US 20040042667A1
(19) United States
(12) Patent Application Publication (io) Pub. No.: US 2004/0042667 Al
Lee et al. (43) Pub. Date: Mar. 4,2004
(54) EXTRACTING INFORMATION FROM SYMBOLICALLY COMPRESSED DOCUMENT IMAGES
(76) Inventors: Dar-Shyang Lee, Union City, CA (US);
Jonathan J. Hull, San Carlos, CA (US)
Correspondence Address:
BLAKELY, SOKOLOFF, TAYLOR & ZAFMAN
LLP
Seventh Floor
12400 Wilshire Boulevard
Los Angeles, CA 90025 (US)
(21) Appl. No.: 10/676,881
(22) Filed: Sep. 30, 2003
Related U.S. Application Data
(62) Division ol application No. 09/289,772, filed on Apr. 8, 1999, now Pat. No. 6,658,151.
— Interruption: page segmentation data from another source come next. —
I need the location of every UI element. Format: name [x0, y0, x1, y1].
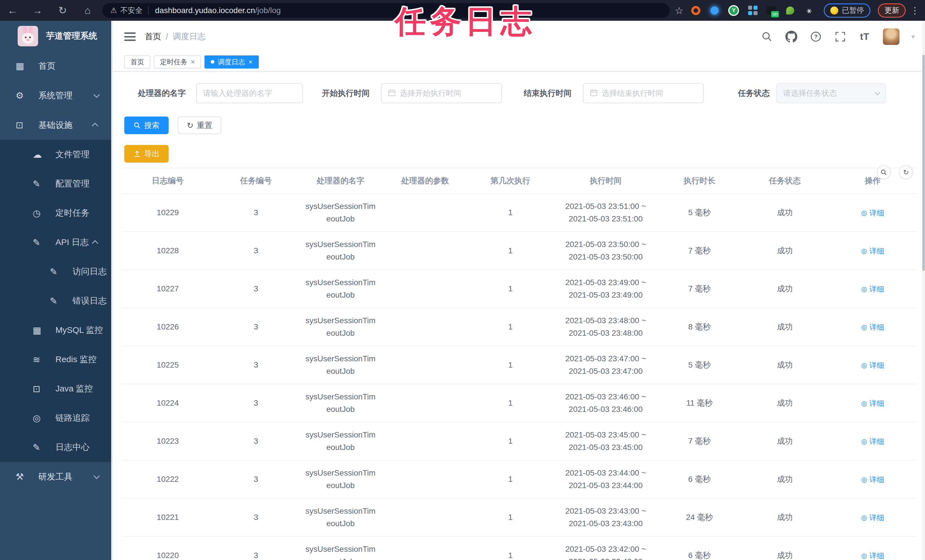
- cell-duration: 7 毫秒: [658, 435, 741, 447]
- tags-view-bar: 首页 定时任务 × 调度日志 ×: [113, 53, 925, 72]
- close-icon[interactable]: ×: [191, 58, 195, 66]
- sidebar-item-system[interactable]: ⚙ 系统管理: [0, 81, 113, 110]
- search-button-label: 搜索: [144, 120, 160, 131]
- tag-home[interactable]: 首页: [124, 56, 151, 69]
- detail-link[interactable]: ◎ 详细: [861, 321, 884, 333]
- browser-back-icon[interactable]: ←: [0, 5, 25, 17]
- reset-button[interactable]: ↻ 重置: [178, 117, 221, 134]
- cell-status: 成功: [741, 473, 829, 486]
- sidebar-item-trace[interactable]: ◎ 链路追踪: [0, 403, 113, 433]
- tag-job-log-active[interactable]: 调度日志 ×: [205, 56, 259, 69]
- handler-name-input[interactable]: [203, 89, 296, 98]
- detail-link[interactable]: ◎ 详细: [861, 207, 884, 219]
- sidebar-submenu-infrastructure: ☁ 文件管理 ✎ 配置管理 ◷ 定时任务 ✎ API 日志 ✎ 访问日志 ✎: [0, 140, 113, 462]
- browser-reload-icon[interactable]: ↻: [50, 5, 75, 17]
- exec-time-line2: 2021-05-03 23:42:00: [553, 555, 658, 560]
- extension-blue-icon[interactable]: [710, 5, 720, 16]
- cell-job-id: 3: [213, 435, 298, 447]
- cell-handler-name: sysUserSessionTim eoutJob: [298, 200, 383, 225]
- sidebar-item-redis-monitor[interactable]: ≋ Redis 监控: [0, 345, 113, 374]
- cell-actions: ◎ 详细: [829, 359, 916, 372]
- address-bar[interactable]: ⚠ 不安全 dashboard.yudao.iocoder.cn /job/lo…: [102, 3, 670, 18]
- detail-link-label: 详细: [869, 207, 884, 219]
- cell-exec-index: 1: [468, 244, 553, 257]
- handler-name-line1: sysUserSessionTim: [298, 505, 383, 517]
- cell-exec-time: 2021-05-03 23:44:00 ~ 2021-05-03 23:44:0…: [553, 467, 658, 492]
- sidebar-item-log-center[interactable]: ✎ 日志中心: [0, 433, 113, 462]
- hamburger-icon[interactable]: [124, 32, 136, 41]
- search-button[interactable]: 搜索: [124, 117, 169, 134]
- detail-link[interactable]: ◎ 详细: [861, 397, 884, 409]
- extension-grid-icon[interactable]: [747, 5, 758, 16]
- exec-time-line1: 2021-05-03 23:51:00 ~: [553, 200, 658, 213]
- browser-home-icon[interactable]: ⌂: [75, 5, 100, 17]
- extension-green-y-icon[interactable]: Y: [728, 5, 739, 16]
- handler-name-line1: sysUserSessionTim: [298, 276, 383, 289]
- eye-icon: ◎: [861, 207, 867, 219]
- sidebar-item-access-logs[interactable]: ✎ 访问日志: [0, 257, 113, 286]
- detail-link[interactable]: ◎ 详细: [861, 511, 884, 524]
- sidebar-item-error-logs[interactable]: ✎ 错误日志: [0, 286, 113, 316]
- detail-link[interactable]: ◎ 详细: [861, 473, 884, 486]
- sidebar-item-config-management[interactable]: ✎ 配置管理: [0, 169, 113, 199]
- avatar-caret-icon[interactable]: ▾: [911, 33, 915, 41]
- close-icon[interactable]: ×: [249, 58, 253, 66]
- sidebar-item-mysql-monitor[interactable]: ▦ MySQL 监控: [0, 316, 113, 345]
- exec-time-line1: 2021-05-03 23:50:00 ~: [553, 238, 658, 251]
- start-time-input[interactable]: [400, 89, 495, 98]
- detail-link[interactable]: ◎ 详细: [861, 435, 884, 448]
- breadcrumb-home[interactable]: 首页: [145, 31, 161, 42]
- cell-exec-index: 1: [468, 206, 553, 219]
- sidebar-item-label: 定时任务: [56, 207, 113, 219]
- job-status-select[interactable]: 请选择任务状态: [776, 83, 886, 103]
- sidebar-item-java-monitor[interactable]: ⊡ Java 监控: [0, 374, 113, 403]
- end-time-input[interactable]: [602, 89, 697, 98]
- font-size-icon[interactable]: tT: [859, 30, 871, 43]
- browser-forward-icon[interactable]: →: [25, 5, 50, 17]
- cell-handler-name: sysUserSessionTim eoutJob: [298, 543, 383, 560]
- sidebar-item-api-logs[interactable]: ✎ API 日志: [0, 228, 113, 257]
- eye-icon: ◎: [861, 321, 867, 333]
- cell-exec-index: 1: [468, 473, 553, 486]
- scrollbar-thumb[interactable]: [922, 55, 925, 271]
- browser-menu-kebab-icon[interactable]: ⋮: [910, 5, 919, 16]
- active-dot: [211, 60, 214, 64]
- extension-leaf-icon[interactable]: [785, 5, 795, 16]
- help-icon[interactable]: ?: [809, 30, 822, 43]
- sidebar-item-label: 研发工具: [38, 471, 93, 483]
- tag-scheduled-tasks[interactable]: 定时任务 ×: [154, 56, 201, 69]
- paused-badge[interactable]: 已暂停: [824, 3, 871, 18]
- log-edit-icon: ✎: [50, 266, 62, 277]
- detail-link[interactable]: ◎ 详细: [861, 283, 884, 295]
- search-icon[interactable]: [761, 30, 773, 43]
- detail-link[interactable]: ◎ 详细: [861, 359, 884, 372]
- detail-link[interactable]: ◎ 详细: [861, 245, 884, 257]
- handler-name-input-wrap: [196, 83, 303, 103]
- log-edit-icon: ✎: [33, 237, 45, 248]
- refresh-icon: ↻: [187, 121, 193, 130]
- fullscreen-icon[interactable]: [834, 30, 847, 43]
- user-avatar[interactable]: [883, 29, 899, 45]
- handler-name-line2: eoutJob: [298, 479, 383, 492]
- extension-on-badge-icon[interactable]: on: [766, 5, 777, 16]
- page-scrollbar[interactable]: [922, 21, 925, 560]
- github-icon[interactable]: [785, 30, 798, 43]
- detail-link[interactable]: ◎ 详细: [861, 549, 884, 560]
- update-button[interactable]: 更新: [878, 3, 905, 18]
- app-logo-row[interactable]: 芋道管理系统: [0, 21, 113, 51]
- extensions-puzzle-icon[interactable]: ⚹: [804, 5, 814, 16]
- url-path: /job/log: [255, 6, 281, 15]
- sidebar-item-scheduled-tasks[interactable]: ◷ 定时任务: [0, 199, 113, 228]
- sidebar-item-file-management[interactable]: ☁ 文件管理: [0, 140, 113, 169]
- column-header: 执行时间: [553, 175, 658, 186]
- extension-orange-icon[interactable]: [691, 5, 701, 16]
- sidebar-item-home[interactable]: ▦ 首页: [0, 51, 113, 81]
- export-button[interactable]: 导出: [124, 145, 169, 163]
- sidebar-item-infrastructure[interactable]: ⊡ 基础设施: [0, 110, 113, 140]
- cell-actions: ◎ 详细: [829, 511, 916, 524]
- bookmark-star-icon[interactable]: ☆: [675, 5, 683, 16]
- cloud-upload-icon: ☁: [33, 149, 45, 160]
- sidebar-item-dev-tools[interactable]: ⚒ 研发工具: [0, 462, 113, 491]
- tag-label: 首页: [131, 57, 144, 66]
- detail-link-label: 详细: [869, 245, 884, 257]
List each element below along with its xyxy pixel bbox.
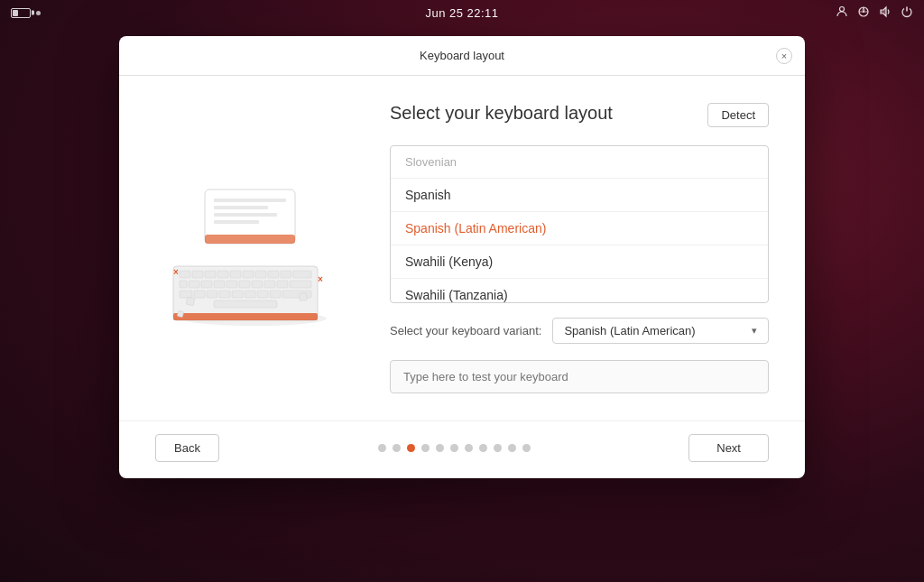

Publication Classification
(51) Int. CI.7 G06K 9/68
(52) U.S. CI 382/230; 382/218; 382/243
(57) ABSTRACT
A method and apparatus for extracting information from symbolically compressed document images. A deciphering module generates first and second text strings by deciphering respective sequences of template identifiers in first and second symbolically compressed document images. A conditional n-gram module receives the first and second text strings from the deciphering module and extracts n-gram terms therefrom based on a predicate condition. A comparison module generates a measure of similarity between the first and second symbolically compressed document images based on the n-gram terms extracted by the conditional n-gram module.